Route information
- Length: 137 mi (220 km)
- History: Designated in 2024 Completion in 2029

Major junctions
- North end: Paloich, South Sudan
- Mathiang, South Sudan Maiwut, South Sudan
- South end: Pagak, Ethiopia

Location
- Country: South Sudan

Highway system
- Transport in South Sudan;

= Paloich–Maiwut–Pagak Road =

Road in South Sudan and Ethiopia

Paloich–Maiwut–Pagak Road is a road in northeastern South Sudan, connecting the town of Paloich in Upper Nile State and the town of Pagak, in the Gambela Region of Ethiopia, immediately south of the international border between the two countries.

==Location==
The Paloich–Maiwut–Pagak Road starts at Paloich and continues in a general southerly direction, through Mathiang and Maiwut, before ending in Pagak, Ethiopia at the border between South Sudan and Ethiopia, a distance of approximately 220 km.

==Overview==
In May 2023, the government of Ethiopia and the government of South Sudan, signed an agreement for the two neighboring countries to build a road to connect the two countries at a contract price of US$738 million. Ethiopia will finance the project and South Sudan will repay the loan by delivering crude oil to Ethiopia.

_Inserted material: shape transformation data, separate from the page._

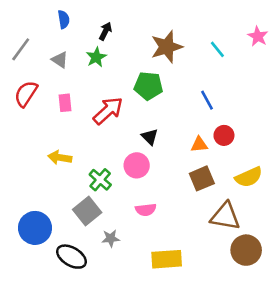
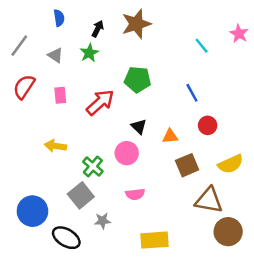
brown star: (167, 47) -> (136, 24), moved
orange triangle: (199, 145) -> (170, 136), moved

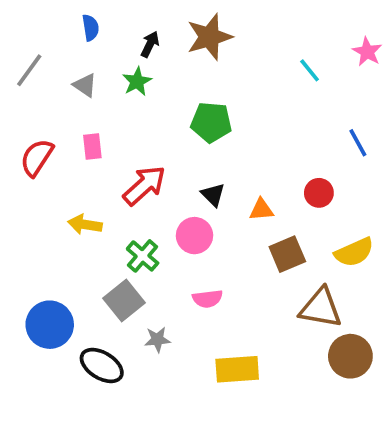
red semicircle: (24, 87) -> (37, 158), moved
blue line: (192, 93) -> (358, 143), moved
red arrow: (100, 102) -> (144, 185), moved

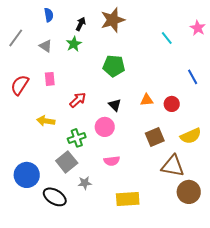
red arrow: (144, 185) -> (78, 100), size x0.7
orange triangle: (261, 210) -> (147, 100), moved
green cross: (143, 256) -> (77, 138), turned 30

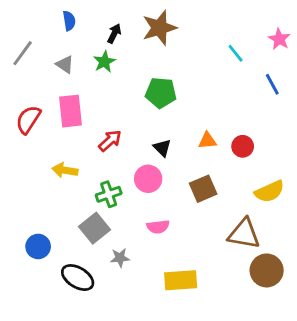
blue line: (193, 77) -> (272, 84), moved
pink rectangle: (50, 79) -> (71, 111), size x1.6
brown square: (155, 137) -> (203, 189), moved
blue circle: (27, 175) -> (38, 246), size x0.7

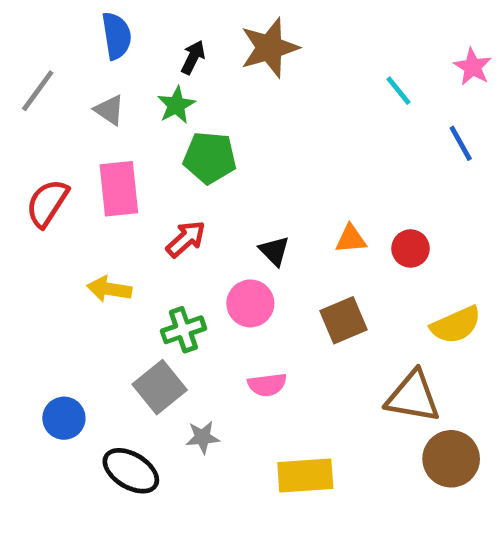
blue semicircle: (69, 21) -> (117, 36), size x1.4
green pentagon: (161, 93) -> (210, 158), moved

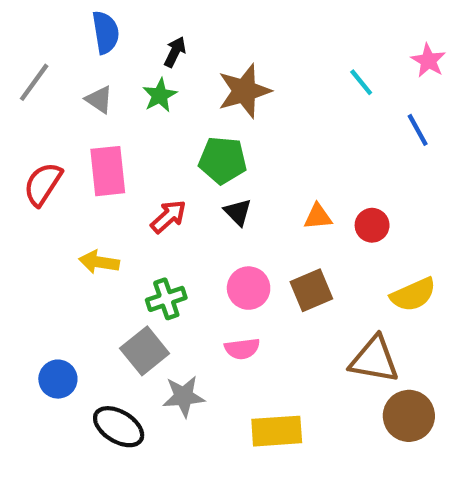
brown star: (269, 48) -> (244, 91), moved
green pentagon: (210, 158) -> (223, 160), moved
black triangle: (274, 251) -> (238, 212), moved
pink circle: (250, 303) -> (249, 288), moved
gray star: (203, 437) -> (184, 396), size x1.4

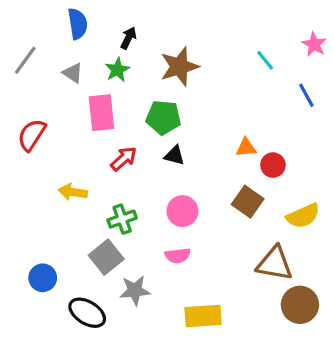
pink rectangle: (108, 171) -> (101, 113), moved
black triangle: (238, 212) -> (175, 156), turned -30
orange triangle: (318, 217) -> (246, 148), moved
brown square: (311, 290) -> (248, 202), moved, turned -32

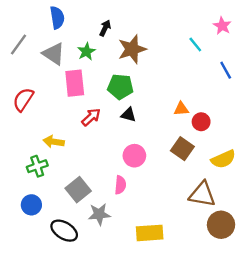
black arrow: (128, 38) -> (105, 28), moved
pink star: (314, 44) -> (222, 26), moved
gray triangle: (73, 73) -> (54, 54), size x1.5
green cross: (122, 219) -> (37, 166), moved
pink semicircle: (178, 256) -> (120, 185), moved, turned -78

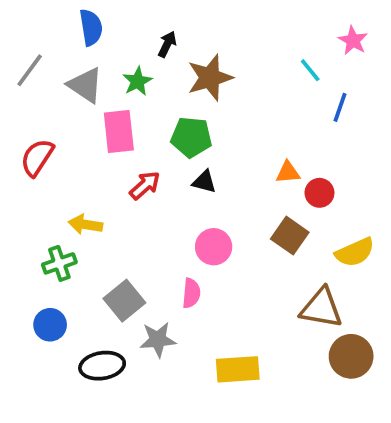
blue line: (226, 70) -> (340, 107), moved, turned 48
black ellipse: (64, 231) -> (102, 366), turned -40

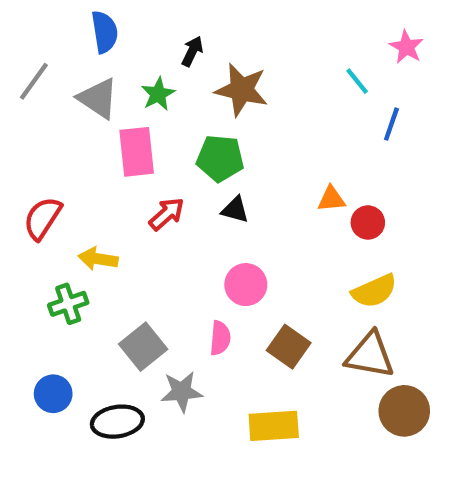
brown star: (210, 78) -> (242, 90), turned 30
red semicircle: (37, 158) -> (42, 218), moved
brown square: (290, 236) -> (289, 347), moved
yellow semicircle: (355, 252) -> (374, 291), moved
blue circle: (50, 325) -> (53, 394), moved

==Ratification of agreement==
On Tuesday, 25 June 2024, the Transitional National Legislative Assembly of South Sudan "ratified the Ethiopia-South Sudan financial agreement to build a cross-border highway". Once the authorization of the head of state of South Sudan is obtained, construction is expected to begin.

==Other considerations==
The road is expected to unite the people across the border and ease access to the Port of Djibouti. This road offers the shortest access to the ocean, other that the port of Mombasa, through Uganda and Kenya.